También es importante tener en cuenta los posibles artefactos que pudieran ocurrir con esta metodología. En las pantallas de químicos, luciferasa es notorio por compuestos artefacto de puntuación mediante la estabilización de la proteína luciferasa en lugar de por la inducción de la transcripción. Para descartar artefactos de estabilización de proteínas, hemos examinado nuestros golpes contra varias otras construcciones de promotor-luciferase y no encontrar ninguna pega que parecían actuar post-transcripcionalmente mediante la elevación de la expresión de promotores constitutivos. Otro artefacto potencial podría ser un factor transactivador que se une a la cadena principal del vector PGL4 en lugar deel promotor SNCA. Se empleó el vector PGL4 que ha sido mutagenizado extensivamente para eliminar factor de transcripción sitios de unión para evitar este problema. Para evaluar si alguno de nuestros éxitos requiere el esqueleto del vector para la inducción, se utilizó PCR para amplificar la región vector SNCA-luciferasa carente de cualquier columna vertebral y utilizamos este fragmento lineal como reportero de ensayos secundarios. No se encontraron diferencias significativas en los valores de inducción entre nuestro reportero plásmido completo y la construcción-espina dorsal libre lineal con una excepción. GATA2 mostró la inducción ~ 15 veces con el plásmido reportero, pero sólo ~ 2,7 veces con el reportero lineal, lo que sugiere que algunos de la inducción GATA2 puede ser debido a la unión a los componentes de la cadena principal.

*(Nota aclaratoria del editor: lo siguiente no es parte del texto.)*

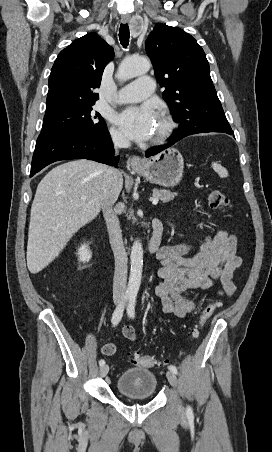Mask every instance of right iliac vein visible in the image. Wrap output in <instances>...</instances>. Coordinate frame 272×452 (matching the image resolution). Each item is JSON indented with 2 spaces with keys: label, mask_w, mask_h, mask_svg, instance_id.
<instances>
[{
  "label": "right iliac vein",
  "mask_w": 272,
  "mask_h": 452,
  "mask_svg": "<svg viewBox=\"0 0 272 452\" xmlns=\"http://www.w3.org/2000/svg\"><path fill=\"white\" fill-rule=\"evenodd\" d=\"M118 304V302H117ZM109 372V366L107 364H104L103 366L100 367V375L102 377H105Z\"/></svg>",
  "instance_id": "1"
}]
</instances>
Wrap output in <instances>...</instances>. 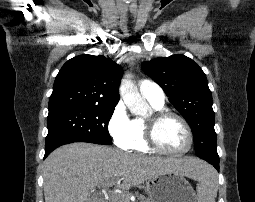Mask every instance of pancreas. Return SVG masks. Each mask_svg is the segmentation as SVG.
Returning <instances> with one entry per match:
<instances>
[{"label":"pancreas","mask_w":255,"mask_h":202,"mask_svg":"<svg viewBox=\"0 0 255 202\" xmlns=\"http://www.w3.org/2000/svg\"><path fill=\"white\" fill-rule=\"evenodd\" d=\"M111 202H130L129 195H116ZM150 202V201H144Z\"/></svg>","instance_id":"obj_1"}]
</instances>
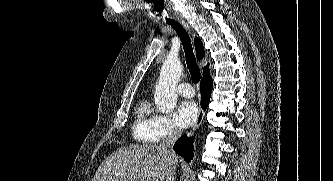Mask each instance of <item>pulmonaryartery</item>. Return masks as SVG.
Wrapping results in <instances>:
<instances>
[{"label": "pulmonary artery", "instance_id": "1", "mask_svg": "<svg viewBox=\"0 0 333 181\" xmlns=\"http://www.w3.org/2000/svg\"><path fill=\"white\" fill-rule=\"evenodd\" d=\"M177 92L180 96L185 98H190L195 95V91L189 83H181L177 88Z\"/></svg>", "mask_w": 333, "mask_h": 181}]
</instances>
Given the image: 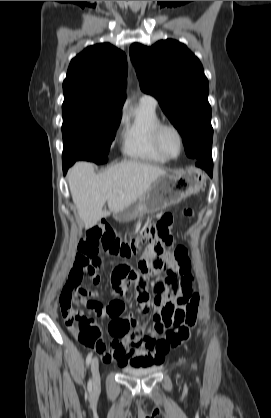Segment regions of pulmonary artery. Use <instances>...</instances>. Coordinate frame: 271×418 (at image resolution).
<instances>
[{
    "label": "pulmonary artery",
    "instance_id": "obj_1",
    "mask_svg": "<svg viewBox=\"0 0 271 418\" xmlns=\"http://www.w3.org/2000/svg\"><path fill=\"white\" fill-rule=\"evenodd\" d=\"M140 102L149 103V104L154 105V106H156V104H157L156 99L153 96L148 95V94H143L140 98Z\"/></svg>",
    "mask_w": 271,
    "mask_h": 418
}]
</instances>
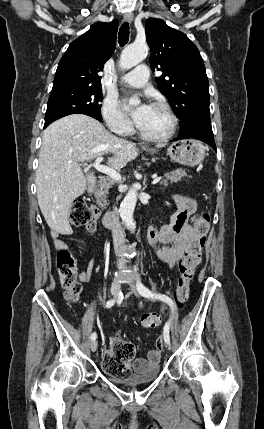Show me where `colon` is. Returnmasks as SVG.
I'll return each mask as SVG.
<instances>
[{"mask_svg": "<svg viewBox=\"0 0 264 429\" xmlns=\"http://www.w3.org/2000/svg\"><path fill=\"white\" fill-rule=\"evenodd\" d=\"M98 213L97 209L90 207L84 200H76L70 210V221L74 226L88 224L92 217ZM193 225L200 233V239L191 244L179 263V277L174 291L176 307L182 309L190 293L191 282L194 278L196 268L202 259L204 237L202 236L209 226V215L202 213L193 218ZM56 267L65 297L71 303L79 301L82 287L77 280V264L74 256L67 249H60L56 255ZM161 314L156 312L145 313L141 317L142 326L154 328L161 322ZM155 346L162 350L164 342L162 337L157 338ZM134 347L127 341H114L111 354H105L102 360L103 370L116 377H126L130 374L129 363L134 357Z\"/></svg>", "mask_w": 264, "mask_h": 429, "instance_id": "obj_1", "label": "colon"}]
</instances>
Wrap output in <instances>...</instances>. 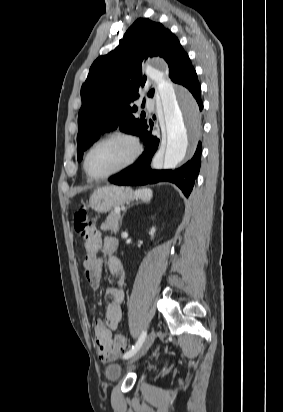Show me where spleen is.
<instances>
[{
  "label": "spleen",
  "mask_w": 283,
  "mask_h": 412,
  "mask_svg": "<svg viewBox=\"0 0 283 412\" xmlns=\"http://www.w3.org/2000/svg\"><path fill=\"white\" fill-rule=\"evenodd\" d=\"M135 195L142 200L149 201L152 198V190L148 188L138 189L135 191Z\"/></svg>",
  "instance_id": "3e777b00"
}]
</instances>
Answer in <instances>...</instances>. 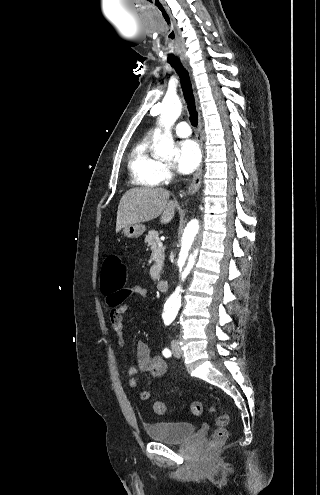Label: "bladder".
<instances>
[{
  "instance_id": "31cf9c89",
  "label": "bladder",
  "mask_w": 320,
  "mask_h": 495,
  "mask_svg": "<svg viewBox=\"0 0 320 495\" xmlns=\"http://www.w3.org/2000/svg\"><path fill=\"white\" fill-rule=\"evenodd\" d=\"M196 427L191 422L160 421L146 425V432L155 441L178 444L192 436Z\"/></svg>"
}]
</instances>
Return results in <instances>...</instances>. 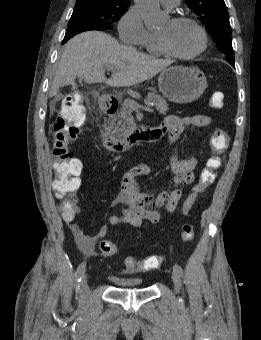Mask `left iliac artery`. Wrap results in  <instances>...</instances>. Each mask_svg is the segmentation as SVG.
I'll return each mask as SVG.
<instances>
[{"mask_svg":"<svg viewBox=\"0 0 261 340\" xmlns=\"http://www.w3.org/2000/svg\"><path fill=\"white\" fill-rule=\"evenodd\" d=\"M173 270L179 275V276H183V269L181 268L180 265L175 264L173 266Z\"/></svg>","mask_w":261,"mask_h":340,"instance_id":"44dca946","label":"left iliac artery"}]
</instances>
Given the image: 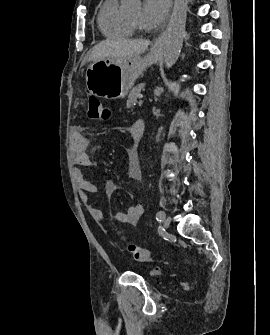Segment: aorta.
Instances as JSON below:
<instances>
[{"instance_id": "762f6f07", "label": "aorta", "mask_w": 270, "mask_h": 335, "mask_svg": "<svg viewBox=\"0 0 270 335\" xmlns=\"http://www.w3.org/2000/svg\"><path fill=\"white\" fill-rule=\"evenodd\" d=\"M189 0H175L168 30L165 32L164 62L171 68L179 58L185 34Z\"/></svg>"}]
</instances>
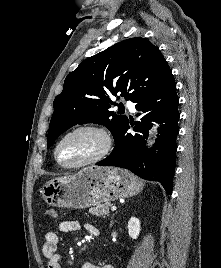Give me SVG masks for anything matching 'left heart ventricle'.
I'll return each instance as SVG.
<instances>
[{
    "label": "left heart ventricle",
    "instance_id": "left-heart-ventricle-1",
    "mask_svg": "<svg viewBox=\"0 0 221 268\" xmlns=\"http://www.w3.org/2000/svg\"><path fill=\"white\" fill-rule=\"evenodd\" d=\"M102 145L101 137L91 131H81L68 137L60 146L59 159L64 164H76L96 154Z\"/></svg>",
    "mask_w": 221,
    "mask_h": 268
}]
</instances>
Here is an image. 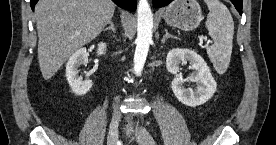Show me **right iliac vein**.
Returning a JSON list of instances; mask_svg holds the SVG:
<instances>
[{
	"label": "right iliac vein",
	"instance_id": "obj_1",
	"mask_svg": "<svg viewBox=\"0 0 276 145\" xmlns=\"http://www.w3.org/2000/svg\"><path fill=\"white\" fill-rule=\"evenodd\" d=\"M121 118L119 116H114L111 120L110 126H109V132H108V138H107V144L108 145H116L118 141V127L120 123Z\"/></svg>",
	"mask_w": 276,
	"mask_h": 145
}]
</instances>
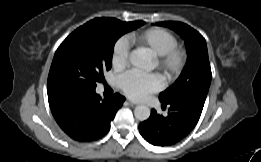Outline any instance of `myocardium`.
Here are the masks:
<instances>
[{
    "mask_svg": "<svg viewBox=\"0 0 261 162\" xmlns=\"http://www.w3.org/2000/svg\"><path fill=\"white\" fill-rule=\"evenodd\" d=\"M186 62V52L177 46L169 49L161 55L156 56L157 67L168 79L178 77L184 70Z\"/></svg>",
    "mask_w": 261,
    "mask_h": 162,
    "instance_id": "myocardium-1",
    "label": "myocardium"
}]
</instances>
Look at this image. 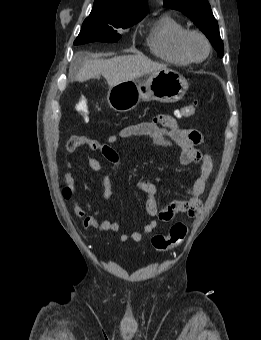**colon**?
I'll return each instance as SVG.
<instances>
[{
    "label": "colon",
    "instance_id": "1",
    "mask_svg": "<svg viewBox=\"0 0 261 340\" xmlns=\"http://www.w3.org/2000/svg\"><path fill=\"white\" fill-rule=\"evenodd\" d=\"M77 111L85 120L89 117V105L86 100H80L77 104ZM196 102L192 105L184 106L176 111L178 117H190L195 114ZM64 195L68 197L70 192L64 191ZM187 235V228L181 223L172 225L166 234H156L151 238V244L155 250L165 252L173 249L181 244Z\"/></svg>",
    "mask_w": 261,
    "mask_h": 340
}]
</instances>
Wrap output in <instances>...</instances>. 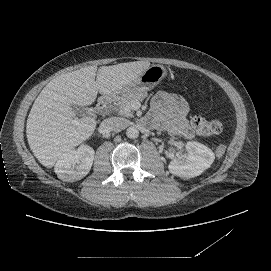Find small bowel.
<instances>
[{"label":"small bowel","instance_id":"small-bowel-1","mask_svg":"<svg viewBox=\"0 0 271 271\" xmlns=\"http://www.w3.org/2000/svg\"><path fill=\"white\" fill-rule=\"evenodd\" d=\"M152 108L164 129L186 139L193 137L194 131L187 120L190 106L184 98L176 94L159 92L153 98Z\"/></svg>","mask_w":271,"mask_h":271}]
</instances>
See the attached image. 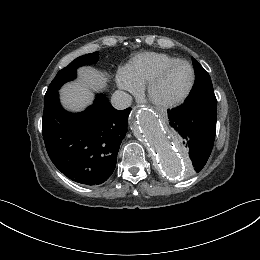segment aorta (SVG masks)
Instances as JSON below:
<instances>
[{
	"instance_id": "1",
	"label": "aorta",
	"mask_w": 260,
	"mask_h": 260,
	"mask_svg": "<svg viewBox=\"0 0 260 260\" xmlns=\"http://www.w3.org/2000/svg\"><path fill=\"white\" fill-rule=\"evenodd\" d=\"M134 135L154 155L162 171L169 177H176L189 169L180 150V141L169 134L160 119L147 109L139 110L131 119Z\"/></svg>"
}]
</instances>
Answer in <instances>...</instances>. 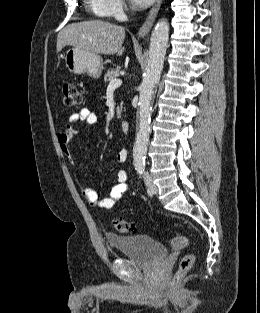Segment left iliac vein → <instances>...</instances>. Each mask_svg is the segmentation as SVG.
Masks as SVG:
<instances>
[{
	"label": "left iliac vein",
	"mask_w": 260,
	"mask_h": 313,
	"mask_svg": "<svg viewBox=\"0 0 260 313\" xmlns=\"http://www.w3.org/2000/svg\"><path fill=\"white\" fill-rule=\"evenodd\" d=\"M144 180H145L149 193L156 194L158 191L157 186L153 183L152 177L150 176L148 172H144Z\"/></svg>",
	"instance_id": "1"
}]
</instances>
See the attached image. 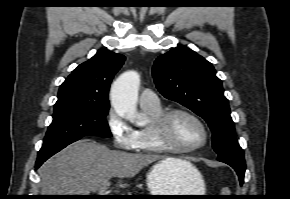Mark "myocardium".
<instances>
[{
    "instance_id": "f54148a6",
    "label": "myocardium",
    "mask_w": 290,
    "mask_h": 199,
    "mask_svg": "<svg viewBox=\"0 0 290 199\" xmlns=\"http://www.w3.org/2000/svg\"><path fill=\"white\" fill-rule=\"evenodd\" d=\"M186 115L195 120L203 131V140L193 147H180L167 138L168 125L170 120L176 115ZM151 132L155 143L165 152L176 154H190L203 148L209 139V131L204 121L194 112L185 108H174L165 111L160 117L155 119L151 125Z\"/></svg>"
}]
</instances>
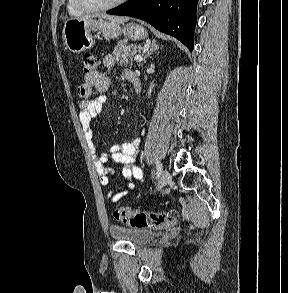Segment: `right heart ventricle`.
<instances>
[{"label":"right heart ventricle","instance_id":"right-heart-ventricle-1","mask_svg":"<svg viewBox=\"0 0 288 293\" xmlns=\"http://www.w3.org/2000/svg\"><path fill=\"white\" fill-rule=\"evenodd\" d=\"M67 10H68V13L72 16H81L84 14L83 11L79 10L73 0H67Z\"/></svg>","mask_w":288,"mask_h":293}]
</instances>
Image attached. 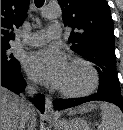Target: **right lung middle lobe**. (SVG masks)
<instances>
[{
    "instance_id": "right-lung-middle-lobe-1",
    "label": "right lung middle lobe",
    "mask_w": 123,
    "mask_h": 130,
    "mask_svg": "<svg viewBox=\"0 0 123 130\" xmlns=\"http://www.w3.org/2000/svg\"><path fill=\"white\" fill-rule=\"evenodd\" d=\"M9 44H1V66L8 67L13 70H20V64L13 54L9 52Z\"/></svg>"
}]
</instances>
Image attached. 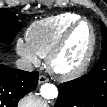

Un número de otros métodos para identificar reguladores de la transcripción se han descrito. Hace casi 30 años, fue-est de la cartografía de los elementos de control de transcripción que actúan en cis de los promotores virales fuertes a través de la expresión del gen reportero transfectadasablished 16. Este método, que a veces se denomina "promotor golpear," ha caído en desgracia para el mapeo de promotores específicos de tipo celular, ya que es difícil de obtener y transfectar líneas celulares primarios adecuados, y estas líneas no puede representar con exactitud su tejido de origen. La de un sistema híbrido de levadura 17 evita este problema proporcionando un sistema indicador deconstruido para detectar interacciones entre una biblioteca de genes de fusión y un elemento cis-actuando específica. Nuestro enfoque es similar a la levadura de un sistema híbrido en su diseño deconstruido, pero en nuestro sistema que emplean clones de expresión normales en lugar de fusiones de genes, que emplean células de mamífero en lugar de la levadura, y emplean robótica que permite cuantitativa de lado a lado lecturas funcionales para cada gen de ensayo. Un método prometedor llamado proteómica de segmentos aislados de la cromatina (PICH), que permite la identificación de proteínas unidas a regiones específicas del genoma se ha descrito 18, pero no tiene todavíaha aplicado con éxito a los genes humanos de un solo ejemplar. Genoma toda la cromatina immunoprecipitation (CHIP-seq y chip-chip) los estudios se han utilizado para identificar las regiones que actúan en cis a gran escala 19. Este método puede ser de gran alcance, pero, como Pich, puede ser menos útil para los tipos de células, como las poblaciones neuronales específicas que no se obtienen fácilmente en la cultura homogénea. Por otra parte, cuando hemos comprobado las bases de datos de chip para nuestros éxitos validados, no han demostrado la unión de estos éxitos al promotor SNCA. La razón de esto no está claro, ya que hemos sido capaces de demostrar la unión de estos factores a la promotora SNCA de chip convencional 14; pero puede ser debido a la falta de toda la región del promotor SNCA ser empleado en estudios de chip usando lecturas de microarrays (chip-chip). Pich, chip-ss, y otros enfoques proteómicos pueden por lo tanto ser más útil cuando se acopla a las lecturas funcionales directos que nuestro método genera.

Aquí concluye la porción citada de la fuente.